FIG. 5 is an explanatory diagram showing the relationship between the input speech signal and the output signal sequence during phoneme recognition in the first embodiment. In FIG. 5, 70 is an input speech waveform to be subjected to phoneme recognition, 71 is a section of one input speech waveform input to the neural network, and 72 is an output of the neural network for the section 71. 73 is the section of the next input speech waveform input to the neural network, 74 is the output of the neural network for this section 73, 75 is the output signal sequence of the neural network obtained by phoneme recognition processing, and 76 is the section of the next input speech waveform input to the neural network. Indicates the time of the peak extracted from the output signal sequence.

In the phoneme recognition process, x(m) is an input speech waveform whose phoneme is unknown and is discrete in the time domain. In this embodiment, a different sound from the presentation signal used in the learning process is used as the input sound waveform. Here, xu
(m).

In step S20, as an input to the neural network 20, the input speech waveform xu (m) is power-normalized using the following equation (19), an offset is added, and the output ouj(0) of each cell 21 of the input layer is do.

[0050]

[Math 5]

[0051] However, ouj(q); Output C of the j-th cell 21 for the input speech waveform centered at time u in the q-th layer; Positive constant for normalization In step S21, the output of the neural network 20 is Perform forward propagation processing. This process is performed in the same way as the forward propagation process in the learning process by replacing p in equation (11) with u. Through this process, the output ouj(2) is obtained from the output layer cell 21. moreover,
The input audio waveform is taken from a time interval centered at time u+1, and similar processing is performed. By repeating such processing, a series of outputs ouj(2) corresponding to each phoneme at time u is obtained. An example of this output series is shown at 76 in FIG.

When the center of the time interval from which the input speech waveform is extracted coincides with the epoch point of a certain phoneme in the input speech waveform, a large peak occurs in the output series corresponding to that phoneme. By detecting this peak and comparing the magnitude of the peak of each output series, the phoneme of the input speech waveform can be determined.

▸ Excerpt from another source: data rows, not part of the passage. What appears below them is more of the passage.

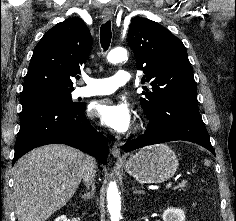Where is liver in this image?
<instances>
[{"instance_id":"6515ba94","label":"liver","mask_w":236,"mask_h":221,"mask_svg":"<svg viewBox=\"0 0 236 221\" xmlns=\"http://www.w3.org/2000/svg\"><path fill=\"white\" fill-rule=\"evenodd\" d=\"M86 155L51 144L36 148L14 168V201L18 221H46L74 195Z\"/></svg>"}]
</instances>
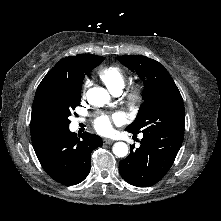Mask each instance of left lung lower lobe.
I'll return each instance as SVG.
<instances>
[{
	"label": "left lung lower lobe",
	"mask_w": 221,
	"mask_h": 221,
	"mask_svg": "<svg viewBox=\"0 0 221 221\" xmlns=\"http://www.w3.org/2000/svg\"><path fill=\"white\" fill-rule=\"evenodd\" d=\"M182 141L183 139L161 134L143 133L140 147L134 150V146H131L128 157L120 161L121 176L126 182L137 187H148L157 183L172 166Z\"/></svg>",
	"instance_id": "left-lung-lower-lobe-1"
}]
</instances>
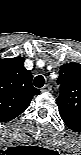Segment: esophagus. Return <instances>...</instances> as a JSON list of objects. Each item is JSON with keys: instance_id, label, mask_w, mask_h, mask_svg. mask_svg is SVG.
Wrapping results in <instances>:
<instances>
[{"instance_id": "1", "label": "esophagus", "mask_w": 81, "mask_h": 155, "mask_svg": "<svg viewBox=\"0 0 81 155\" xmlns=\"http://www.w3.org/2000/svg\"><path fill=\"white\" fill-rule=\"evenodd\" d=\"M50 90H51V87H50V85H48V84L44 85V86L42 87V89H41L42 92H46V91H50Z\"/></svg>"}]
</instances>
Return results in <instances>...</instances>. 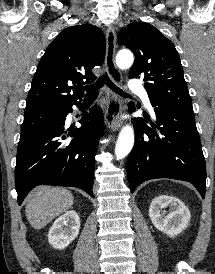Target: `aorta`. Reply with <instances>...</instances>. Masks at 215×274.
<instances>
[{"mask_svg": "<svg viewBox=\"0 0 215 274\" xmlns=\"http://www.w3.org/2000/svg\"><path fill=\"white\" fill-rule=\"evenodd\" d=\"M133 54L129 50H121L116 56V64L120 69H127L133 64ZM134 145V131L131 126H124L119 134L115 154L122 159L129 154Z\"/></svg>", "mask_w": 215, "mask_h": 274, "instance_id": "aorta-1", "label": "aorta"}]
</instances>
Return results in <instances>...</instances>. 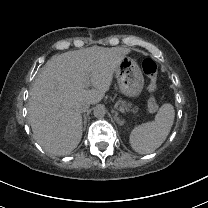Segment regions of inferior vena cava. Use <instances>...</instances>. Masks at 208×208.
Instances as JSON below:
<instances>
[{"mask_svg": "<svg viewBox=\"0 0 208 208\" xmlns=\"http://www.w3.org/2000/svg\"><path fill=\"white\" fill-rule=\"evenodd\" d=\"M90 106V103L88 100H80L78 105H77V109L79 110V112H85Z\"/></svg>", "mask_w": 208, "mask_h": 208, "instance_id": "602c4592", "label": "inferior vena cava"}]
</instances>
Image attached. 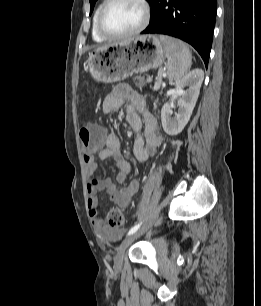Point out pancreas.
I'll use <instances>...</instances> for the list:
<instances>
[{
  "label": "pancreas",
  "mask_w": 261,
  "mask_h": 306,
  "mask_svg": "<svg viewBox=\"0 0 261 306\" xmlns=\"http://www.w3.org/2000/svg\"><path fill=\"white\" fill-rule=\"evenodd\" d=\"M147 82H151V80L148 79ZM160 84H161V81L157 80L156 86H154V90H158L160 88Z\"/></svg>",
  "instance_id": "1"
}]
</instances>
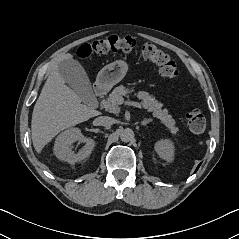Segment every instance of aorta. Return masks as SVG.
Instances as JSON below:
<instances>
[{"mask_svg": "<svg viewBox=\"0 0 239 239\" xmlns=\"http://www.w3.org/2000/svg\"><path fill=\"white\" fill-rule=\"evenodd\" d=\"M134 138V131L130 128H125L121 130L120 139L123 142H129Z\"/></svg>", "mask_w": 239, "mask_h": 239, "instance_id": "762f6f07", "label": "aorta"}]
</instances>
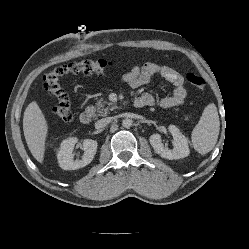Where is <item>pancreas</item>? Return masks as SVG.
Returning a JSON list of instances; mask_svg holds the SVG:
<instances>
[{
  "label": "pancreas",
  "mask_w": 249,
  "mask_h": 249,
  "mask_svg": "<svg viewBox=\"0 0 249 249\" xmlns=\"http://www.w3.org/2000/svg\"><path fill=\"white\" fill-rule=\"evenodd\" d=\"M114 109H117V106L113 104L112 102H107L103 99H100L96 104L95 107H93L94 114L93 116H106L110 113V111H113Z\"/></svg>",
  "instance_id": "1"
}]
</instances>
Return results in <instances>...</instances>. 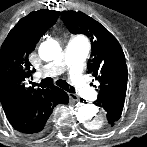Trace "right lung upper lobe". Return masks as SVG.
<instances>
[{"mask_svg":"<svg viewBox=\"0 0 147 147\" xmlns=\"http://www.w3.org/2000/svg\"><path fill=\"white\" fill-rule=\"evenodd\" d=\"M58 17L56 11L31 12L15 25L3 43L0 50V102L7 118L23 111L44 91L24 85V80L33 72L28 55Z\"/></svg>","mask_w":147,"mask_h":147,"instance_id":"obj_1","label":"right lung upper lobe"}]
</instances>
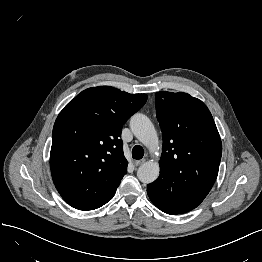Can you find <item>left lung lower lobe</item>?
<instances>
[{"label": "left lung lower lobe", "instance_id": "0a47b994", "mask_svg": "<svg viewBox=\"0 0 262 262\" xmlns=\"http://www.w3.org/2000/svg\"><path fill=\"white\" fill-rule=\"evenodd\" d=\"M154 203V205H156L160 210H162L163 212H165V213H168V214H171V215H173L174 213H172V212H169V211H167V210H165L163 207H161L160 205H158L157 203H155V202H153Z\"/></svg>", "mask_w": 262, "mask_h": 262}]
</instances>
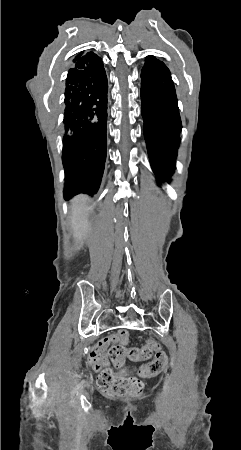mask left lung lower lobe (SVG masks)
<instances>
[{
    "label": "left lung lower lobe",
    "mask_w": 241,
    "mask_h": 450,
    "mask_svg": "<svg viewBox=\"0 0 241 450\" xmlns=\"http://www.w3.org/2000/svg\"><path fill=\"white\" fill-rule=\"evenodd\" d=\"M140 94L150 163L157 177L168 181L175 167L182 124L170 71L154 56L146 57Z\"/></svg>",
    "instance_id": "obj_1"
}]
</instances>
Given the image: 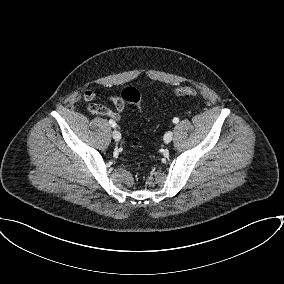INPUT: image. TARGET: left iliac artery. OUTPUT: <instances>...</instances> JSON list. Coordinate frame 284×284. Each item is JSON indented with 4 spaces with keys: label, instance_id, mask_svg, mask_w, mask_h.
Wrapping results in <instances>:
<instances>
[{
    "label": "left iliac artery",
    "instance_id": "obj_1",
    "mask_svg": "<svg viewBox=\"0 0 284 284\" xmlns=\"http://www.w3.org/2000/svg\"><path fill=\"white\" fill-rule=\"evenodd\" d=\"M178 122H179V118L175 117V118L173 119V123L177 124Z\"/></svg>",
    "mask_w": 284,
    "mask_h": 284
}]
</instances>
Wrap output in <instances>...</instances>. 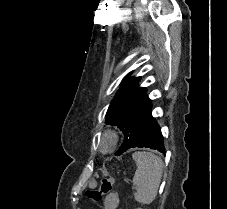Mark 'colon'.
<instances>
[{
    "mask_svg": "<svg viewBox=\"0 0 227 209\" xmlns=\"http://www.w3.org/2000/svg\"><path fill=\"white\" fill-rule=\"evenodd\" d=\"M114 184L112 178H107L101 181L100 187L98 189H90L85 192V197L91 202L97 203L100 200L101 194L109 192Z\"/></svg>",
    "mask_w": 227,
    "mask_h": 209,
    "instance_id": "colon-1",
    "label": "colon"
}]
</instances>
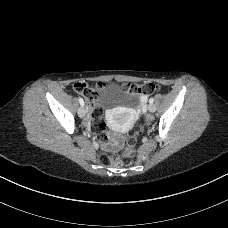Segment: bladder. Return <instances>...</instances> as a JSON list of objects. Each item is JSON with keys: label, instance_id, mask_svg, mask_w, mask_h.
<instances>
[{"label": "bladder", "instance_id": "bladder-1", "mask_svg": "<svg viewBox=\"0 0 228 228\" xmlns=\"http://www.w3.org/2000/svg\"><path fill=\"white\" fill-rule=\"evenodd\" d=\"M96 102L101 107H114L118 105L136 106L137 94L117 84L100 87L97 90Z\"/></svg>", "mask_w": 228, "mask_h": 228}]
</instances>
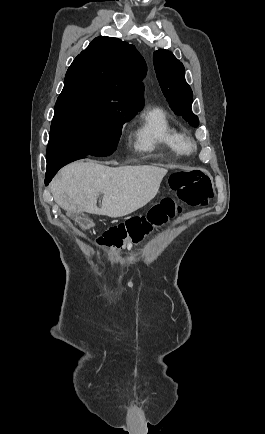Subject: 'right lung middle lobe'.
Returning a JSON list of instances; mask_svg holds the SVG:
<instances>
[{"label":"right lung middle lobe","instance_id":"dd1d6c3e","mask_svg":"<svg viewBox=\"0 0 265 434\" xmlns=\"http://www.w3.org/2000/svg\"><path fill=\"white\" fill-rule=\"evenodd\" d=\"M142 105L89 85L64 86L55 104L47 163L79 156H108L118 144L122 126Z\"/></svg>","mask_w":265,"mask_h":434}]
</instances>
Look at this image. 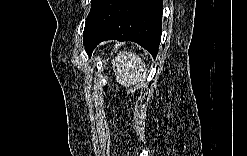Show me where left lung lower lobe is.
I'll list each match as a JSON object with an SVG mask.
<instances>
[{
	"label": "left lung lower lobe",
	"instance_id": "0a47b994",
	"mask_svg": "<svg viewBox=\"0 0 247 156\" xmlns=\"http://www.w3.org/2000/svg\"><path fill=\"white\" fill-rule=\"evenodd\" d=\"M162 0H104L84 40L90 56L104 40L133 41L155 58L162 32Z\"/></svg>",
	"mask_w": 247,
	"mask_h": 156
}]
</instances>
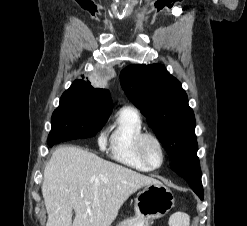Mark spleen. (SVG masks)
I'll list each match as a JSON object with an SVG mask.
<instances>
[{
    "label": "spleen",
    "instance_id": "obj_1",
    "mask_svg": "<svg viewBox=\"0 0 247 226\" xmlns=\"http://www.w3.org/2000/svg\"><path fill=\"white\" fill-rule=\"evenodd\" d=\"M169 226H189L190 217L183 212H176L169 218Z\"/></svg>",
    "mask_w": 247,
    "mask_h": 226
}]
</instances>
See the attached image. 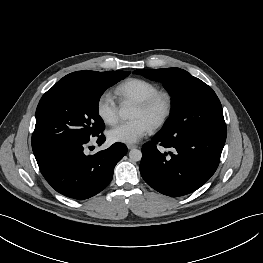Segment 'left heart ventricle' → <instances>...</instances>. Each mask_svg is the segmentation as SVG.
<instances>
[{"label": "left heart ventricle", "instance_id": "b2bd125f", "mask_svg": "<svg viewBox=\"0 0 263 263\" xmlns=\"http://www.w3.org/2000/svg\"><path fill=\"white\" fill-rule=\"evenodd\" d=\"M165 103L163 100L159 101L156 106L148 112H144L141 109L135 107L132 118L133 119H144L152 125L153 121L163 112Z\"/></svg>", "mask_w": 263, "mask_h": 263}]
</instances>
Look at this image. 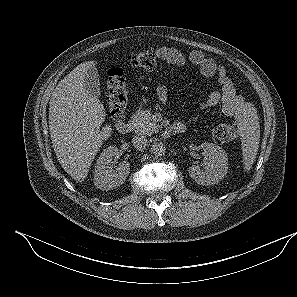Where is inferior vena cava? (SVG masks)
Returning a JSON list of instances; mask_svg holds the SVG:
<instances>
[{"mask_svg": "<svg viewBox=\"0 0 297 297\" xmlns=\"http://www.w3.org/2000/svg\"><path fill=\"white\" fill-rule=\"evenodd\" d=\"M133 146L138 150H143L147 146V139L145 136H135L132 139Z\"/></svg>", "mask_w": 297, "mask_h": 297, "instance_id": "602c4592", "label": "inferior vena cava"}]
</instances>
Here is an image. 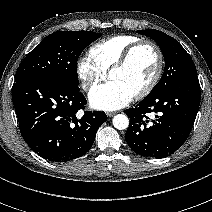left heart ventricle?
I'll return each mask as SVG.
<instances>
[{"mask_svg":"<svg viewBox=\"0 0 212 212\" xmlns=\"http://www.w3.org/2000/svg\"><path fill=\"white\" fill-rule=\"evenodd\" d=\"M156 65L155 52L150 47H141L135 51L124 69L112 73L110 80L135 95L150 81Z\"/></svg>","mask_w":212,"mask_h":212,"instance_id":"1","label":"left heart ventricle"}]
</instances>
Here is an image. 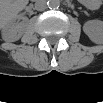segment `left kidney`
Segmentation results:
<instances>
[{
  "mask_svg": "<svg viewBox=\"0 0 103 103\" xmlns=\"http://www.w3.org/2000/svg\"><path fill=\"white\" fill-rule=\"evenodd\" d=\"M84 33L89 39L96 43L101 44L103 42V22L100 20H90L83 25Z\"/></svg>",
  "mask_w": 103,
  "mask_h": 103,
  "instance_id": "obj_1",
  "label": "left kidney"
}]
</instances>
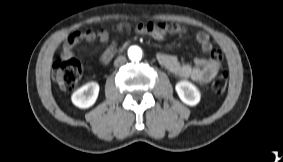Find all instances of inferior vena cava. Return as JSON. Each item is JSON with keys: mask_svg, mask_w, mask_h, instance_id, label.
<instances>
[{"mask_svg": "<svg viewBox=\"0 0 283 162\" xmlns=\"http://www.w3.org/2000/svg\"><path fill=\"white\" fill-rule=\"evenodd\" d=\"M126 62V58L124 56H118L114 61V66L119 67Z\"/></svg>", "mask_w": 283, "mask_h": 162, "instance_id": "1", "label": "inferior vena cava"}]
</instances>
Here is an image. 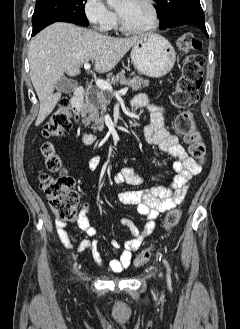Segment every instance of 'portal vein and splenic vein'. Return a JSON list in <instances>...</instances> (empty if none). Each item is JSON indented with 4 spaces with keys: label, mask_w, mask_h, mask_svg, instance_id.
I'll return each instance as SVG.
<instances>
[{
    "label": "portal vein and splenic vein",
    "mask_w": 240,
    "mask_h": 329,
    "mask_svg": "<svg viewBox=\"0 0 240 329\" xmlns=\"http://www.w3.org/2000/svg\"><path fill=\"white\" fill-rule=\"evenodd\" d=\"M90 64L87 62L84 64V68L85 69H90ZM96 85L98 86L99 89H101L102 91H108L113 93V89L111 84L108 81H104L102 79H98L96 80ZM128 88H124L120 91H115L113 94L114 95H119V94H125L127 92Z\"/></svg>",
    "instance_id": "obj_1"
}]
</instances>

In step S22, peak detection processing is performed on the output series. The output is the following equations (20) and (21)
A discrete time vdj that satisfies the condition is detected as the epoch point time of the phoneme. and, where p is the threshold for detecting the peak,
In this embodiment, a constant of 0.5 is used. d is the number given to the detected peak, and j is the type of phoneme corresponding to the output.

Finally, in step S23, the magnitudes of the peaks of the output series at the epoch points of each detected phoneme are compared and used as a phoneme recognition result. In this example, the absolute magnitudes of the peaks are simply averaged over a desired time interval (here, from time Ts to Te) and compared, and the output having the largest average value is selected. The corresponding phoneme is output as the phoneme recognition result. Expressing this in a formula, first, the evaluation value Rj of each phoneme is calculated using the following formula (22). However, Nj is the number of peak times vdj included from time Ts to Te, and the evaluation value Rj is compared over all phonemes, and the phoneme corresponding to j that gives the maximum evaluation value is output as the phoneme recognition result.

The method of this phoneme recognition result judgment process is arbitrary, and various statistical distance measures may be used.

As described above, in this first embodiment,
It has the following advantages:

(i) Since feature extraction of voiced sounds and phoneme recognition are performed by the neural network 20 that integrates them, a process that combines optimal feature extraction and phoneme recognition is automatically created through learning processing. High performance phonological recognition output can be obtained.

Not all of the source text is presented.